TASK DIRECTIONS » Only the lines of the data holding the string "Kitty" need to be returned.

:: DATA PROVIDED

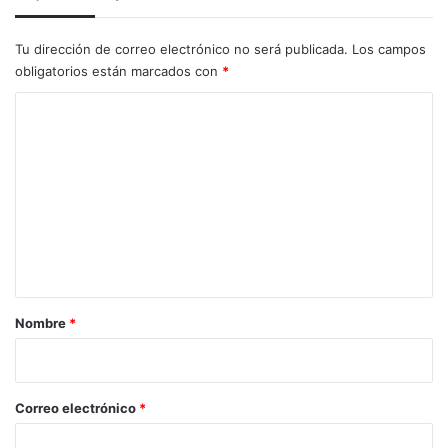
Tu dirección de correo electrónico no será publicada.
Los campos
obligatorios están marcados con
*
C
o
m
e
n
t
a
r
Nombre
*
i
o
*
Correo electrónico
*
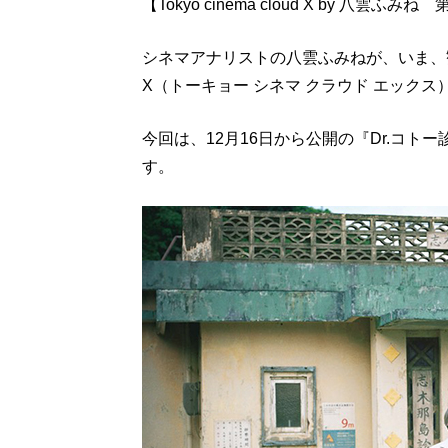
【Tokyo cinema cloud X by 八雲ふみね
シネマアナリストの八雲ふみねが、いま、観るべき
X（トーキョー シネマ クラウド エックス
今回は、12月16日から公開の『Dr.コト
す。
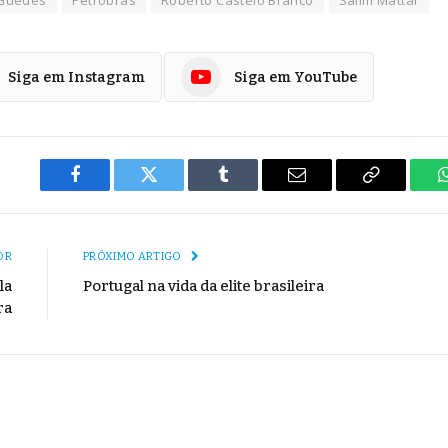
 Guedes
Petrobras
Roberto Castelo Branco
Salim Mattar
Siga em Instagram
Siga em YouTube
Facebook
Twitter
Tumblr
E-
Copiar
mail
Link
OR
PRÓXIMO ARTIGO
la
Portugal na vida da elite brasileira
ra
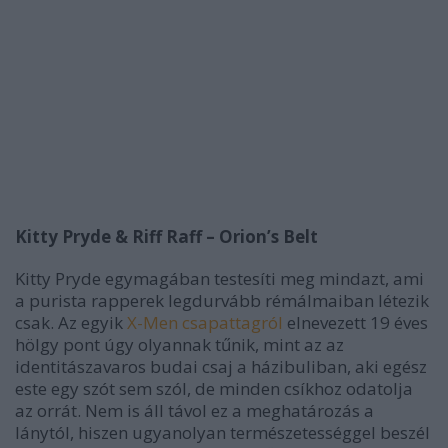
Kitty Pryde & Riff Raff – Orion’s Belt
Kitty Pryde egymagában testesíti meg mindazt, ami
a purista rapperek legdurvább rémálmaiban létezik
csak. Az egyik
X-Men csapattagról
elnevezett 19 éves
hölgy pont úgy olyannak tűnik, mint az az
identitászavaros budai csaj a házibuliban, aki egész
este egy szót sem szól, de minden csíkhoz odatolja
az orrát. Nem is áll távol ez a meghatározás a
lánytól, hiszen ugyanolyan természetességgel beszél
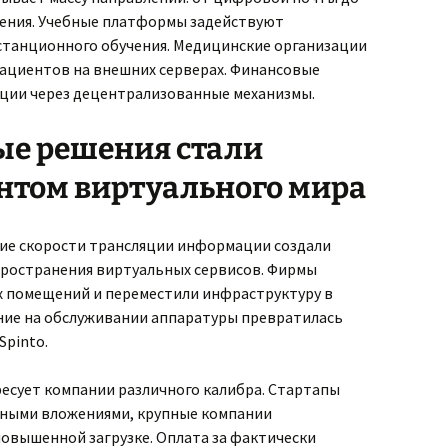
ения. Учебные платформы задействуют
станционного обучения. Медицинские организации
ациентов на внешних серверах. Финансовые
ции через децентрализованные механизмы.
ые решения стали
нтом виртуального мира
ие скорости трансляции информации создали
пространения виртуальных сервисов. Фирмы
х помещений и переместили инфраструктуру в
ние на обслуживании аппаратуры превратилась
Spinto.
есует компании различного калибра. Стартапы
мными вложениями, крупные компании
вышенной загрузке. Оплата за фактически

::::

RESPONSE TO THE EXERCISE »
Kitty Pryde & Riff Raff – Orion’s Belt
Kitty Pryde egymagában testesíti meg mindazt, ami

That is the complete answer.